Anyhow, you can’t go far wrong with them.

P

I use RME devices slightly differently.
I have a dual PC rig for redundancy that I can swap between at the press of a button. Each PC has an RME AiO connected by ADAT in and out to a Midas M32C (with the ADAT card).
I would have liked to go all RME but their standalone remote control (MIDI for the UFXs) doesn’t handle messages absolutely, rather relatively. So you can’t say ‘mute channel 1’, you can only say ‘toggle mute on channel 1’.
Midas M32 has exemplary OSC control. And the Motu 828es I was using before also has very good, if poorly documented, OSC.
Cantabile doesn’t speak OSC yet but OSC/PAR vst will translate MIDI to OSC
I went with PCIE RME cards to try to get to 128 buffer sizes in order to process vocals. Alas some heavier songs still need 256 samples.

I will be buying the MOTU 828 (new version) and RME UCX II this week. Each will be tested on my system and one will go back. I really don’t know at this point which one that will be; both units have extremely favorable aspects to them. Its nice to have such choices.

i will report back what I find.

I have both - bought the MOTU when my good old Fireface UFX was being repaired, but really couldn’t get used to it - handling and flexibility just doesn’t compare to the RME experience.
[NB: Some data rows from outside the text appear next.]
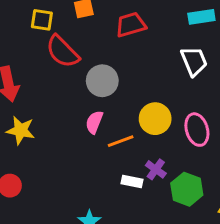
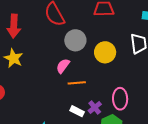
yellow circle: (155, 119) -> (105, 52), moved
pink ellipse: (197, 130) -> (120, 99), moved

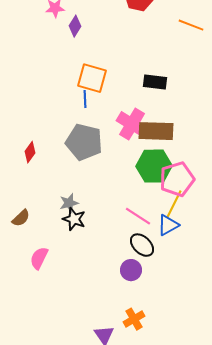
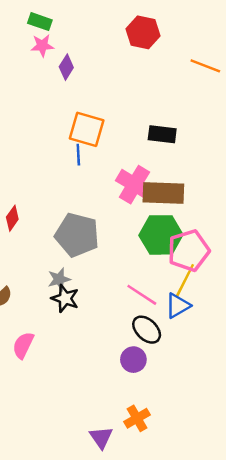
gray pentagon: (84, 142) -> (77, 235), moved

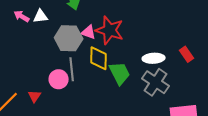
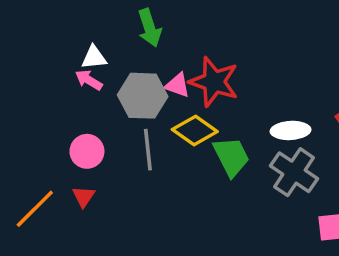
pink arrow: (22, 16) -> (89, 80), moved
yellow diamond: (99, 58) -> (195, 130), turned -55
pink circle: (59, 79) -> (87, 151), moved

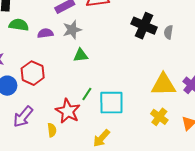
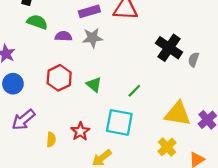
green triangle: (81, 55) -> (94, 85), moved, turned 35
red hexagon: (33, 73) -> (59, 78), moved
green line: (87, 94) -> (134, 91), moved
red star: (68, 111) -> (80, 131), moved, size x0.7

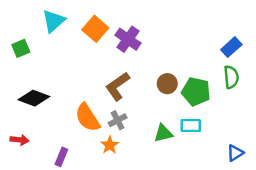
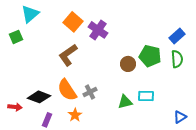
cyan triangle: (53, 21) -> (30, 14), moved
brown L-shape: (118, 86) -> (68, 55), moved
green pentagon: (196, 91) -> (150, 56), moved
black diamond: (34, 98) -> (39, 97), moved
orange star: (110, 145) -> (75, 115), moved

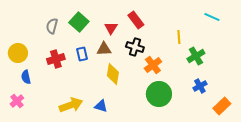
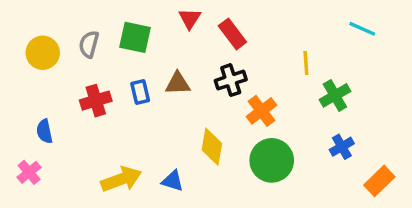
green square: (79, 22) -> (135, 37), turned -30
red triangle: (111, 28) -> (190, 19), moved
black cross: (135, 47) -> (231, 80), turned -36
yellow circle: (18, 53) -> (43, 53), moved
yellow diamond: (113, 74) -> (212, 147), moved

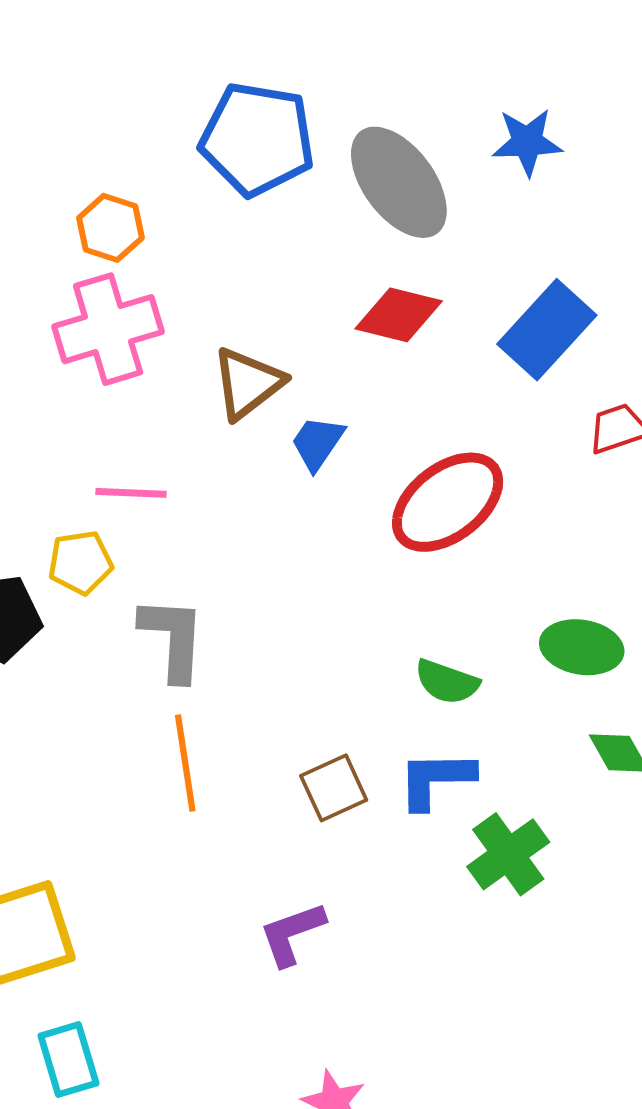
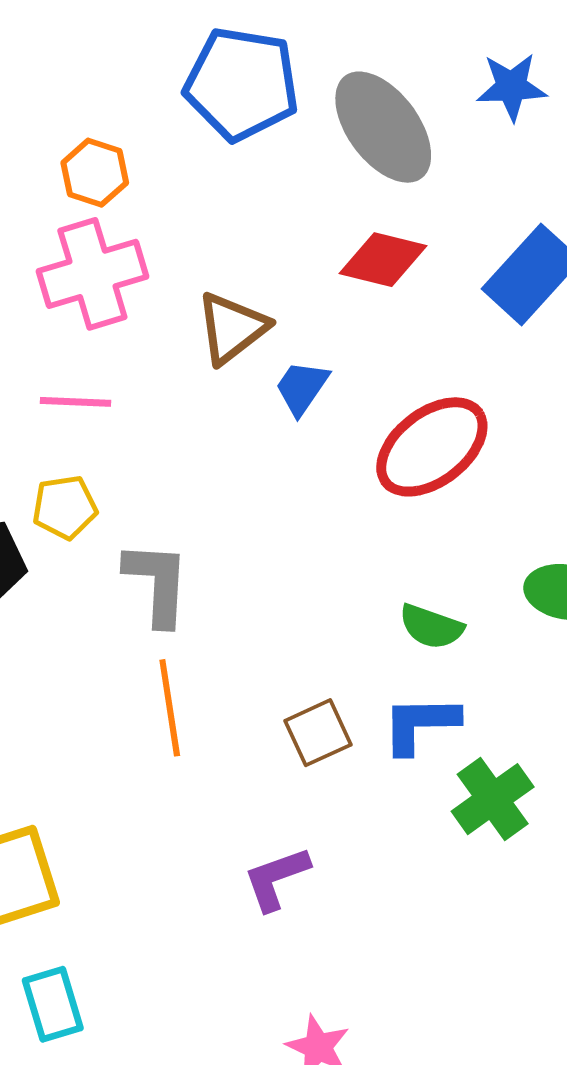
pink line: (131, 493) -> (76, 402), moved

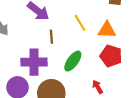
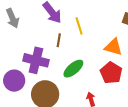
yellow line: (80, 23) -> (79, 26), moved

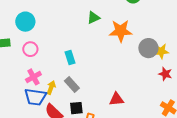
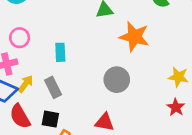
gray circle: (148, 48) -> (117, 80), moved
pink circle: (30, 49) -> (20, 38), moved

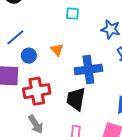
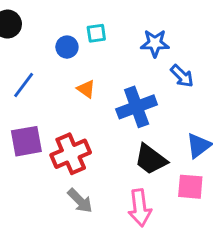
blue circle: (29, 56) -> (67, 47), moved
black trapezoid: (76, 99) -> (151, 159), moved, turned -50

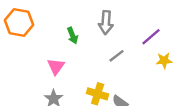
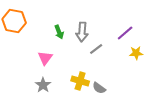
gray arrow: (106, 22) -> (82, 32), moved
Guess which one is now in my second live rack now that the Fireface is back from being repaired…

I still have the 828 sitting around on a shelf - not sure if should sell it or keep it for some future project…
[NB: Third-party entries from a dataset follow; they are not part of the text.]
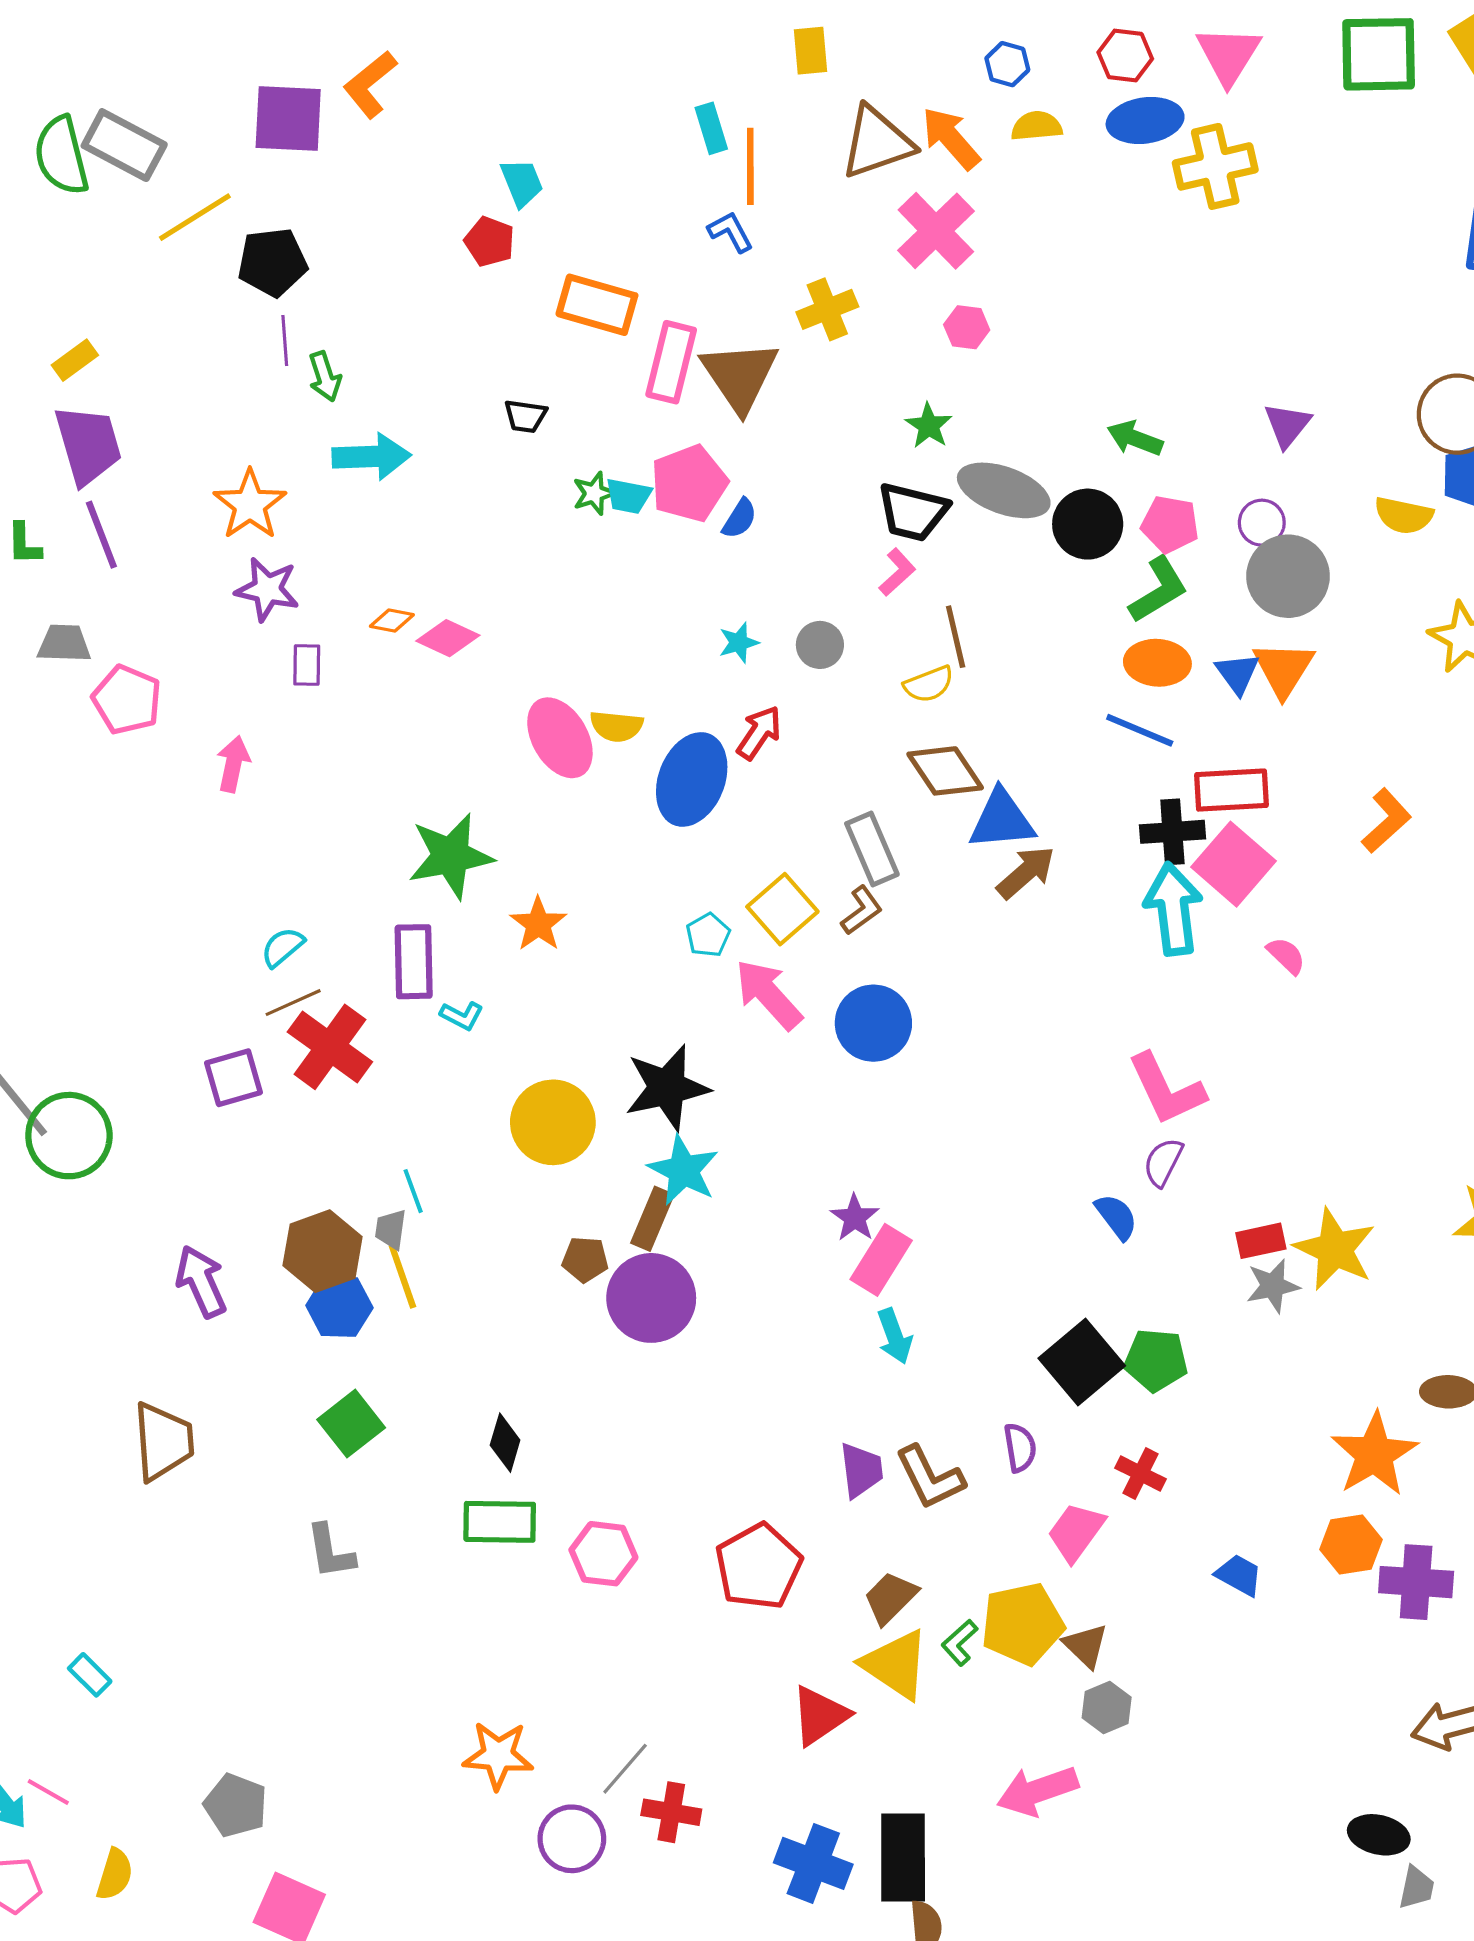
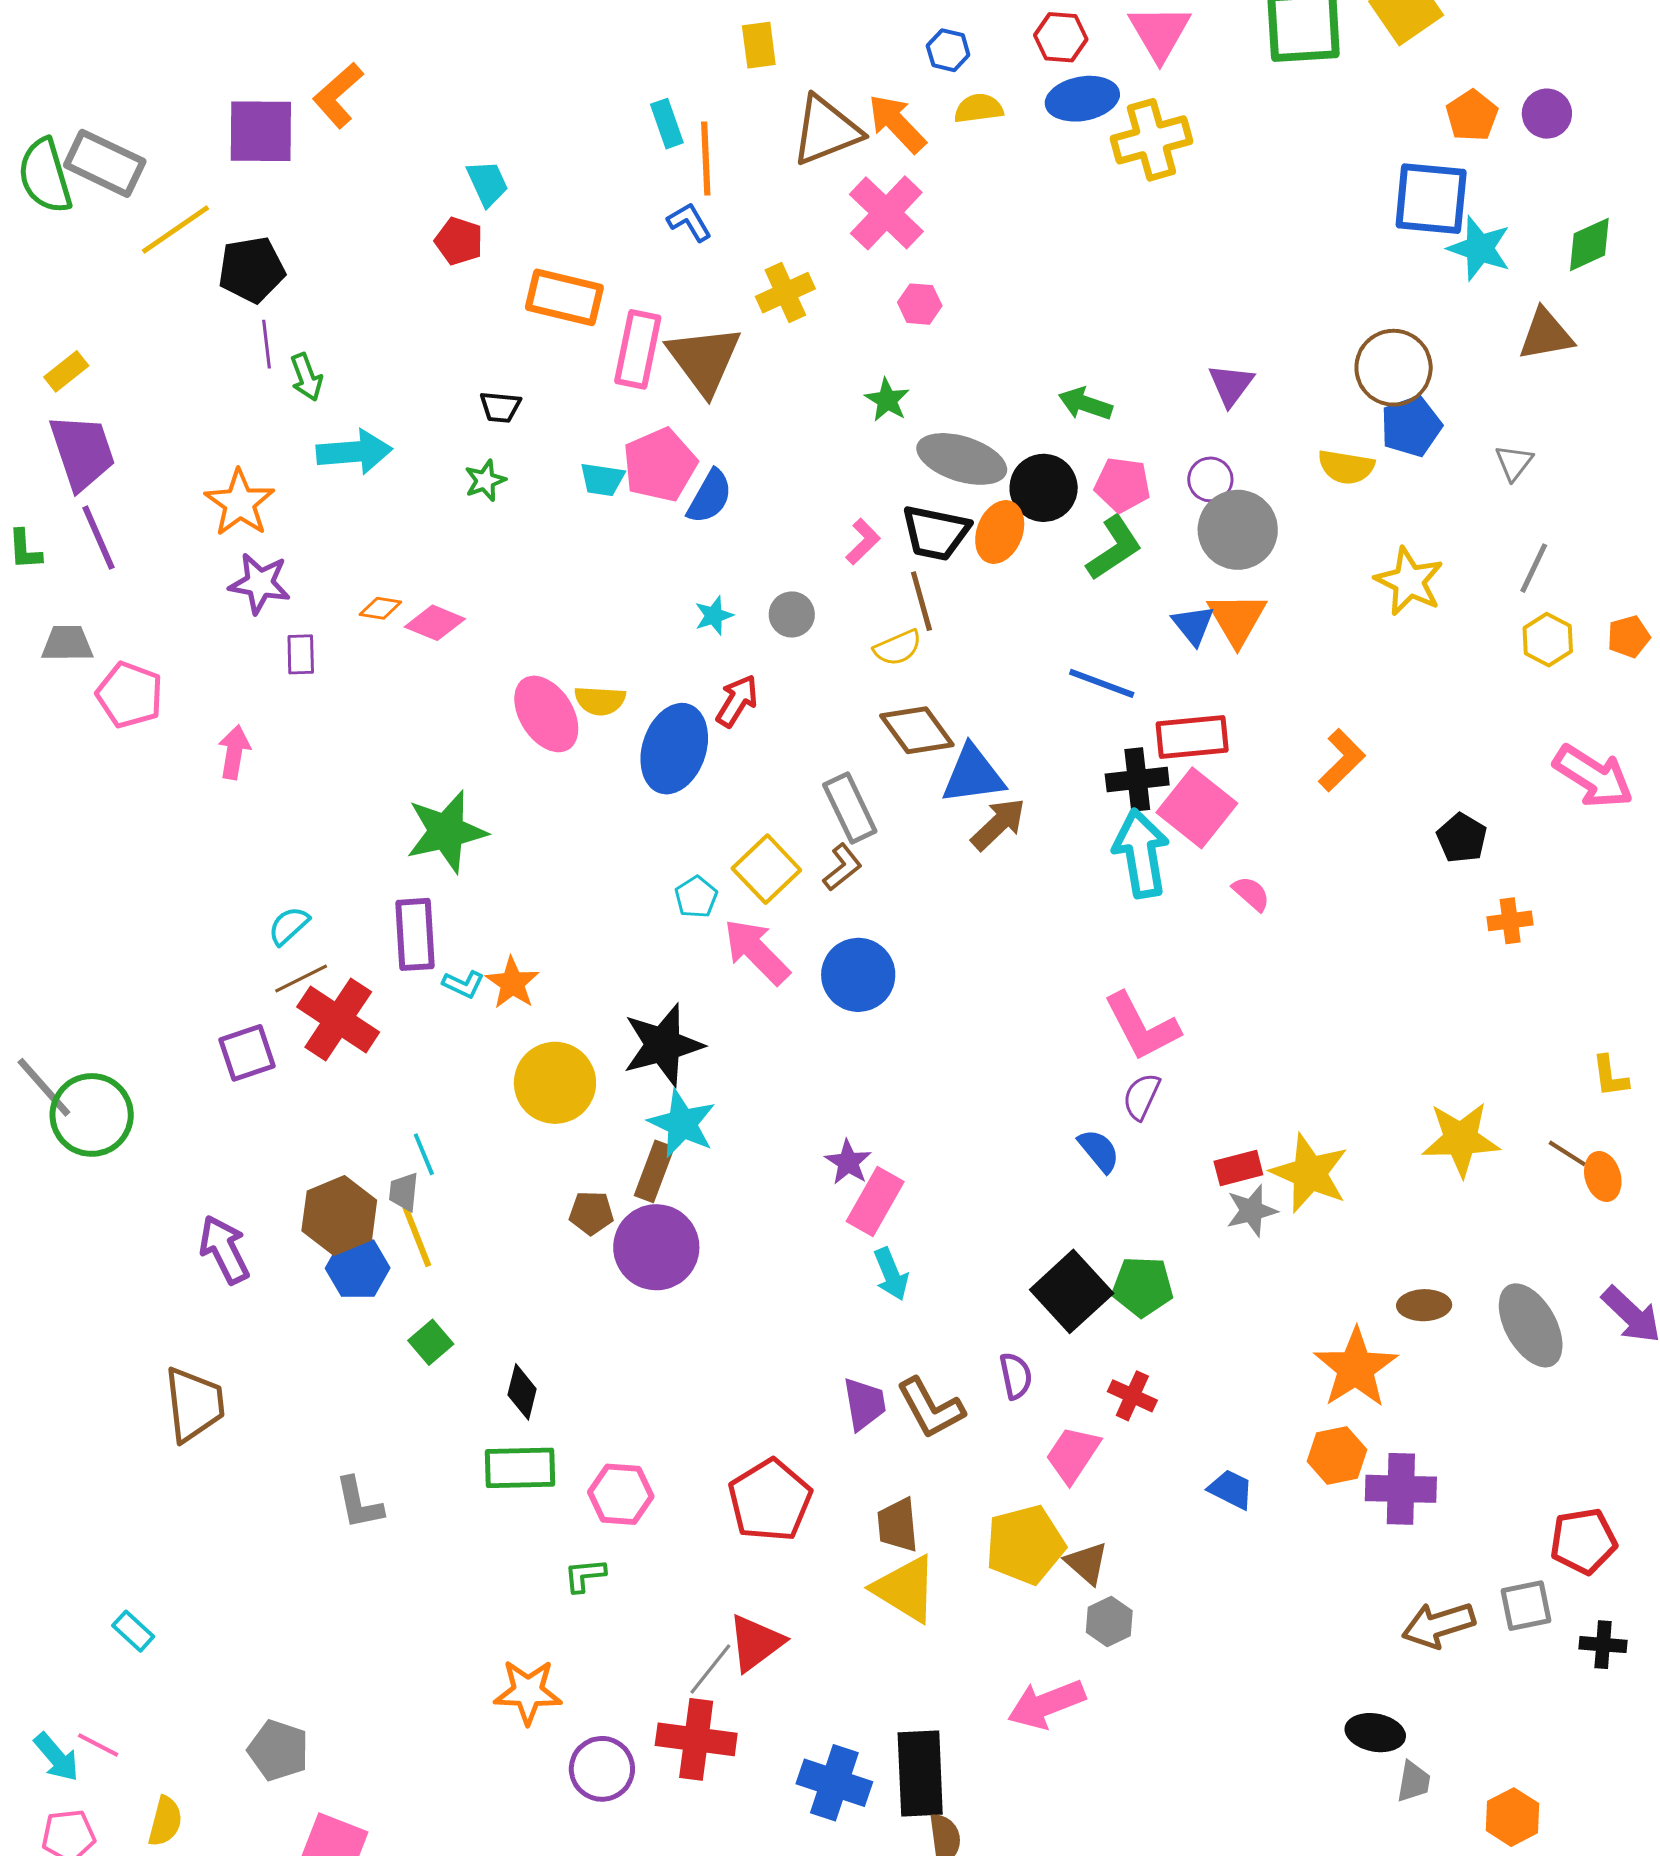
green star: (594, 493) -> (485, 480), moved
black trapezoid: (913, 512) -> (936, 533), moved
blue semicircle: (740, 519) -> (710, 497), size x1.4
orange ellipse: (1157, 663) -> (1000, 532), moved, turned -70
orange star: (538, 924) -> (512, 983), moved
green square: (351, 1424) -> (431, 1342), moved, size x0.7
brown trapezoid: (890, 1598) -> (898, 1525), turned -48
green L-shape: (960, 1643) -> (585, 1575), moved, turned 39
red triangle: (820, 1716) -> (756, 1643), moved
gray line: (625, 1769) -> (710, 1669), moved
red cross: (671, 1812) -> (696, 1739), size x1.4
@Torsten was that the newest 828?

nope - the 828es - better converters than the 828x, and the AVB technology. I believe the new 828 also has the ESS Sabre converters.

I never really got comfortable with the networked, browser-based interface - but that may be personal taste. Also, being used to the flexibility of RME’s TotalMix, where creating an individual mix for every output is just a breeze, the MOTU experience felt constraining to me.
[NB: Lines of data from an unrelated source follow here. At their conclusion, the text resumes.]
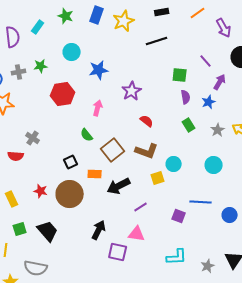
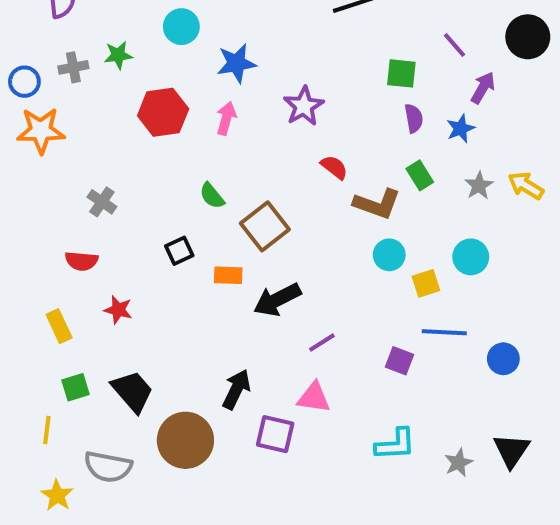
pink arrow: (98, 108) -> (226, 118), moved
brown L-shape: (147, 151) -> (377, 204), moved
red semicircle: (16, 156) -> (82, 261), moved
yellow square: (158, 178) -> (426, 283), moved
brown circle: (70, 194) -> (185, 440), moved

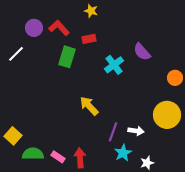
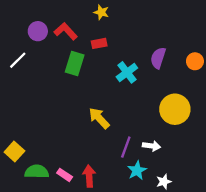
purple semicircle: (142, 52) -> (158, 58), turned 60
orange circle: (175, 78) -> (195, 61), moved
yellow circle: (167, 115) -> (175, 109), moved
Again - all probably a matter of taste and experience.

@Torsten it will be an interesting experiment. I am trying to keep an open mind as either will be better than my 828x. And they should be since 828x came out in 2014.

RME have something special with TotalMix. It seems the best way to handle multiple ins and outs.
However, ASIO software outs seem artificially limited to the number of hardware outs and the default naming of software outs as the hardware outs is initially confusing and unnecessary.
The 828es mixes like a traditional mixer with the added confusion of routing hardware ins to virtual ins before they are mixed.
It’s just as flexible as TotalMix, probably even more so, but by gum it’s fiddly.
Having the small horizontal sliders for aux sends is frustrating. If only they had @brad doing the UI for them with his excellent pop out magnifying sliders and fine control.
Having signals light up on the routing page is a useful touch though, and something I wish the Midas M32c had.